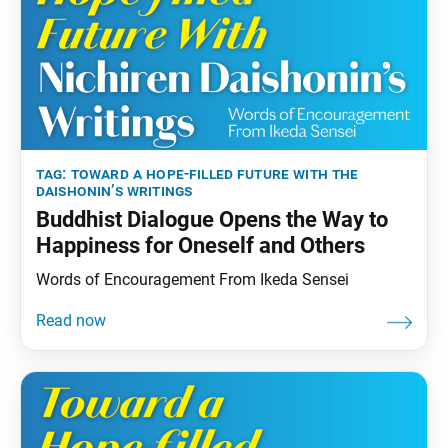
tag:
toward a hope-filled future with the
daishonin’s writings
Buddhist Dialogue Opens the Way to
Happiness for Oneself and Others
Words of Encouragement From Ikeda Sensei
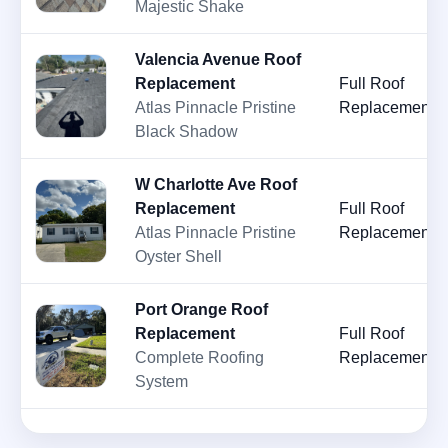
Majestic Shake
Valencia Avenue Roof
Replacement
Full Roof
Atlas Pinnacle Pristine
Replacement
Black Shadow
W Charlotte Ave Roof
Replacement
Full Roof
Atlas Pinnacle Pristine
Replacement
Oyster Shell
Port Orange Roof
Replacement
Full Roof
Complete Roofing
Replacement
System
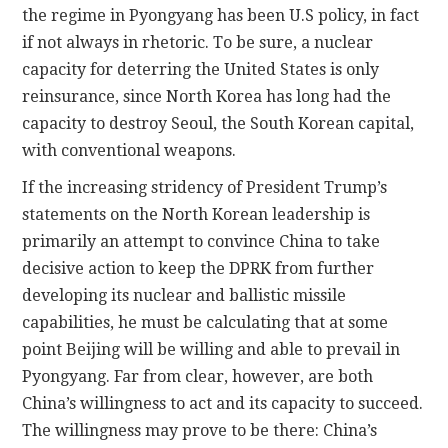
the regime in Pyongyang has been U.S policy, in fact
if not always in rhetoric. To be sure, a nuclear
capacity for deterring the United States is only
reinsurance, since North Korea has long had the
capacity to destroy Seoul, the South Korean capital,
with conventional weapons.
If the increasing stridency of President Trump’s
statements on the North Korean leadership is
primarily an attempt to convince China to take
decisive action to keep the DPRK from further
developing its nuclear and ballistic missile
capabilities, he must be calculating that at some
point Beijing will be willing and able to prevail in
Pyongyang. Far from clear, however, are both
China’s willingness to act and its capacity to succeed.
The willingness may prove to be there: China’s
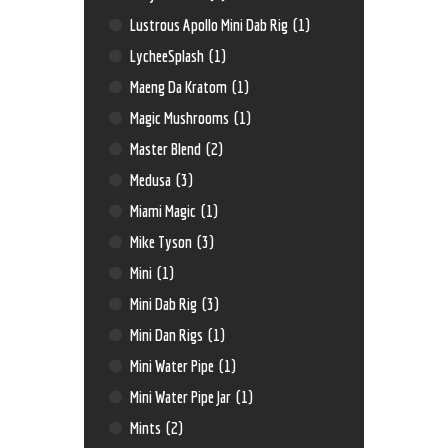
Lustrous Apollo Mini Dab Rig
(1)
LycheeSplash
(1)
Maeng Da Kratom
(1)
Magic Mushrooms
(1)
Master Blend
(2)
Medusa
(3)
Miami Magic
(1)
Mike Tyson
(3)
Mini
(1)
Mini Dab Rig
(3)
Mini Dan Rigs
(1)
Mini Water Pipe
(1)
Mini Water Pipe Jar
(1)
Mints
(2)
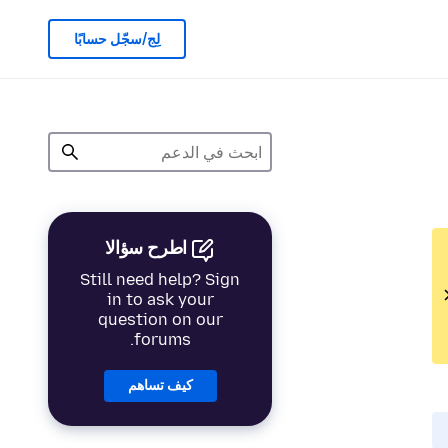
لِج/سجّل حسابًا
اطرح سؤالا
Still need help? Sign
in to ask your
question on our
forums.
كيف تساهم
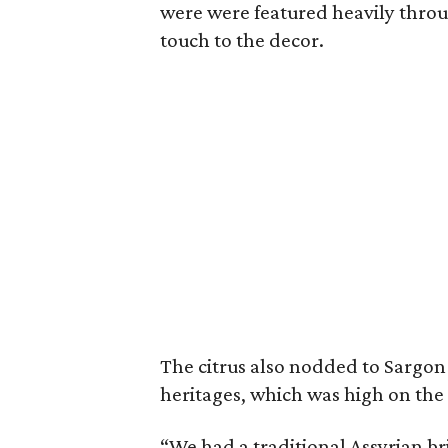
were were featured heavily throu
touch to the decor.
The citrus also nodded to Sargon
heritages, which was high on the th
“We had a traditional Assyrian b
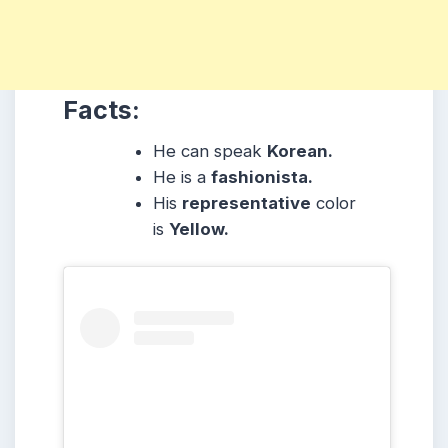
Facts:
He can speak
Korean.
He is a
fashionista.
His
representative
color
is
Yellow.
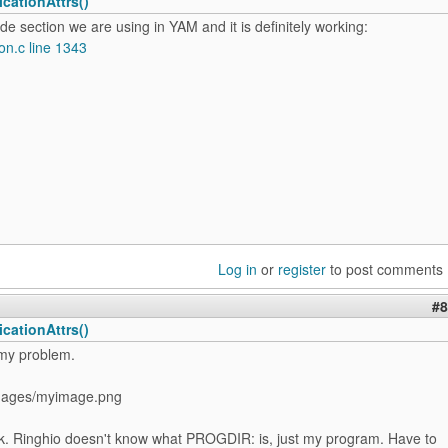
cationAttrs()
ode section we are using in YAM and it is definitely working:
on.c line 1343
Log in
or
register
to post comments
#8
cationAttrs()
 my problem.
ages/myimage.png
k. Ringhio doesn't know what PROGDIR: is, just my program. Have to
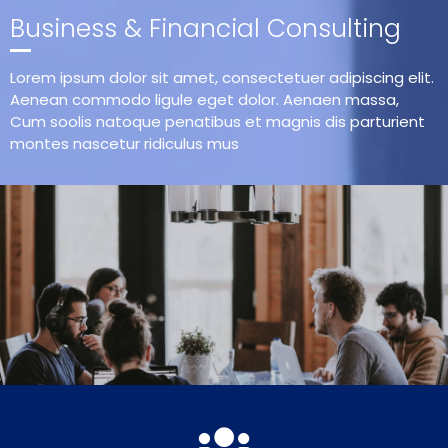
Business & Financial Consulting
Lorem ipsum dolor sit amet, consectetuer adipiscing elit.
Aenean commodo ligule eget dolor. Aenaen massa,
Cum soolis natoque penatibus et magnis dis parturient
montes nascetur ridiculus mus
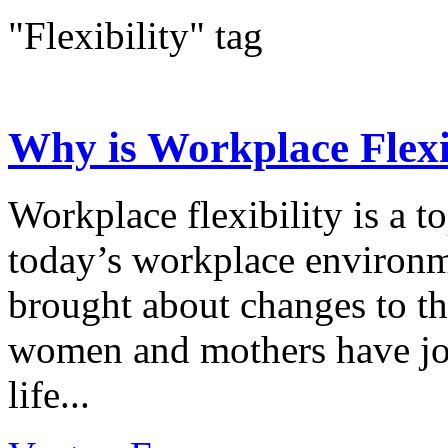
"Flexibility" tag
Why is Workplace Flexib
Workplace flexibility is a t
today’s workplace environm
brought about changes to t
women and mothers have jo
life...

====

Instructions to follow - Reproduce all the data as it stands. The pictures are not part of the copy.

Answer to the problem -
tag:
toward a hope-filled future with the
daishonin’s writings
Buddhist Dialogue Opens the Way to
Happiness for Oneself and Others
Words of Encouragement From Ikeda Sensei
Majestic Shake
Valencia Avenue Roof
Replacement
Full Roof
Atlas Pinnacle Pristine
Replacement
Black Shadow
W Charlotte Ave Roof
Replacement
Full Roof
Atlas Pinnacle Pristine
Replacement
Oyster Shell
Port Orange Roof
Replacement
Full Roof
Complete Roofing
Replacement
System
the regime in Pyongyang has been U.S policy, in fact
if not always in rhetoric. To be sure, a nuclear
capacity for deterring the United States is only
reinsurance, since North Korea has long had the
capacity to destroy Seoul, the South Korean capital,
with conventional weapons.
If the increasing stridency of President Trump’s
statements on the North Korean leadership is
primarily an attempt to convince China to take
decisive action to keep the DPRK from further
developing its nuclear and ballistic missile
capabilities, he must be calculating that at some
point Beijing will be willing and able to prevail in
Pyongyang. Far from clear, however, are both
China’s willingness to act and its capacity to succeed.
The willingness may prove to be there: China’s
Lustrous Apollo Mini Dab Rig
(1)
LycheeSplash
(1)
Maeng Da Kratom
(1)
Magic Mushrooms
(1)
Master Blend
(2)
Medusa
(3)
Miami Magic
(1)
Mike Tyson
(3)
Mini
(1)
Mini Dab Rig
(3)
Mini Dan Rigs
(1)
Mini Water Pipe
(1)
Mini Water Pipe Jar
(1)
Mints
(2)
لِج/سجّل حسابًا
اطرح سؤالا
Still need help? Sign
in to ask your
question on our
forums.
كيف تساهم
were were featured heavily throu
touch to the decor.
The citrus also nodded to Sargon
heritages, which was high on the th
“We had a traditional Assyrian b
Facts:
He can speak
Korean.
He is a
fashionista.
His
representative
color
is
Yellow.
cationAttrs()
ode section we are using in YAM and it is definitely working:
on.c line 1343
Log in
or
register
to post comments
#8
cationAttrs()
 my problem.
ages/myimage.png
k. Ringhio doesn't know what PROGDIR: is, just my program. Have to
Business & Financial Consulting
Lorem ipsum dolor sit amet, consectetuer adipiscing elit.
Aenean commodo ligule eget dolor. Aenaen massa,
Cum soolis natoque penatibus et magnis dis parturient
montes nascetur ridiculus mus
"Flexibility" tag
Why is Workplace Flexib
Workplace flexibility is a t
today’s workplace environm
brought about changes to t
women and mothers have jo
life...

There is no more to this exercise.